Look below for the line holding "Morandé recibió a" and the line holding "2 enero, 2024 a las 15:34". Transcribe exactly those lines and all lines between them, nothing more.

### Material for this task
----
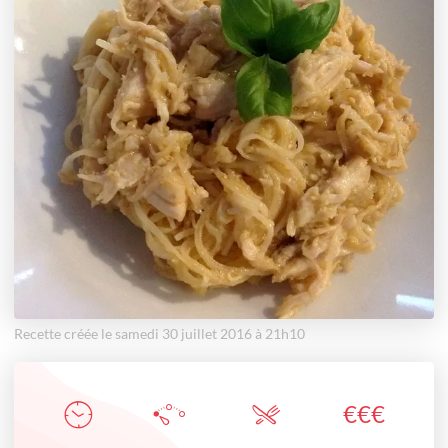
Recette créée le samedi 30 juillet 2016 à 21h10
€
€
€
----
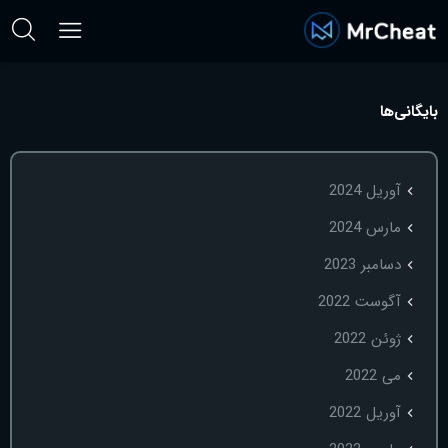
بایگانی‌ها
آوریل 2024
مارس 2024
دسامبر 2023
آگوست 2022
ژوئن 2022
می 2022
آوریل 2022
----
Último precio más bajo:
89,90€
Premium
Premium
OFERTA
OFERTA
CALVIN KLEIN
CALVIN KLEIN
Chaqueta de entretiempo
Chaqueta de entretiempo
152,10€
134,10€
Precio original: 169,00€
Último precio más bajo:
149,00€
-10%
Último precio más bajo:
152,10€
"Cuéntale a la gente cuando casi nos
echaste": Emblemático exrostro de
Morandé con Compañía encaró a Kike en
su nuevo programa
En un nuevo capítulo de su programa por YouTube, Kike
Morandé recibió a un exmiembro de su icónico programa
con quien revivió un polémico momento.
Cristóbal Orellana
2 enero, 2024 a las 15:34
----
### Response box
Morandé recibió a un exmiembro de su icónico programa
con quien revivió un polémico momento.
Cristóbal Orellana
2 enero, 2024 a las 15:34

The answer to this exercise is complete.